First of all i know all you lovely ladies are in the same boat and want to spend as less time here as posible and get your bfp asap.
What i ment when i said i dont think i could cope with 3 years of ttc i ment it took 3 years to fall pg with ds 3 and it consumed my life
everything was about falling pregnant it was just so heartbreaking each month, the disapointment, the emotional toll it took was just not good
and i have decided to only give myself to april and then give up and just be happy. And as for getting too old i did not mean it like that i ment every
lady in my family has gone through early menopause usually early 40's it starts
Kbudgie sorry to hear your struggling ATM, I haven't been in that position before but I know if it was me it would take a long time to get over the pain.

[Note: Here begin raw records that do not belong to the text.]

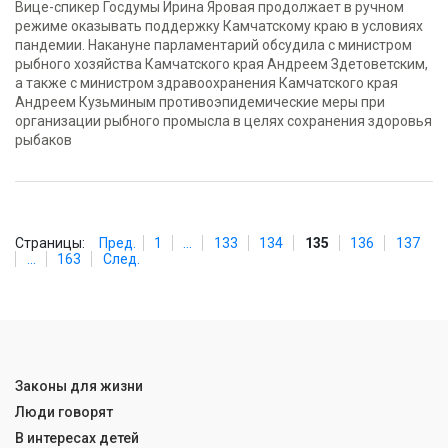
Вице-спикер Госдумы Ирина Яровая продолжает в ручном
режиме оказывать поддержку Камчатскому краю в условиях
пандемии. Накануне парламентарий обсудила с министром
рыбного хозяйства Камчатского края Андреем Здетоветским,
а также с министром здравоохранения Камчатского края
Андреем Кузьминым противоэпидемические меры при
организации рыбного промысла в целях сохранения здоровья
рыбаков
Страницы:
Пред.
1
...
133
134
135
136
137
...
163
След.
Законы для жизни
Люди говорят
В интересах детей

Juniper I don't know why it is taking so long to come... For me it doesn't make sense I always have a 28 day cycle but I've gone from 6 months of zoladex then the pill then straight to IVF so Feb was my last "natural" cycle so my body is most likely just out of whack. I will be thinking of you tomorrow :(
Hi everyone,
I'm dipping my toes I the water here - just want to say hi and good luck to everyone :)
DH and I are getting ready to start the ivf process for bub no.2, and it's making me nervous. Last time around we were very lucky on our ninth attempt, and now have a gorgeous dd. Hopefully it will be easier this time!
Sorry for the 'me' post - I have a bit of catching up to do!
Kass, hi and welcome! I hope you have success more quickly this time. :goodluck:
rai, I'll probably hit menopause before 40, so I hear you on the ticking clock!
Afm, AF showed up properly just after midnight. No idea why I'd get a light bleed, then nothing and then another light bleed and then finally AF 27 hours after the first bleed... Haven't had that happen before, so it's very weird for me. And weird always makes me worry about menopause... :wall:
Days past ovulation Mel
Hi ladies im very nervous but i took a preg test just before and for the first time in 16 months there was two lines.2nd line is very faint but still there.will test again in a few days to see if the line gets darker.i have taken an anti nausea tablet so hopefully that hasnt affected things coz ive had bad gastro for the past two days.wish me luck ladies.
And this has happened 2 weeks before we were going to start ivf!!!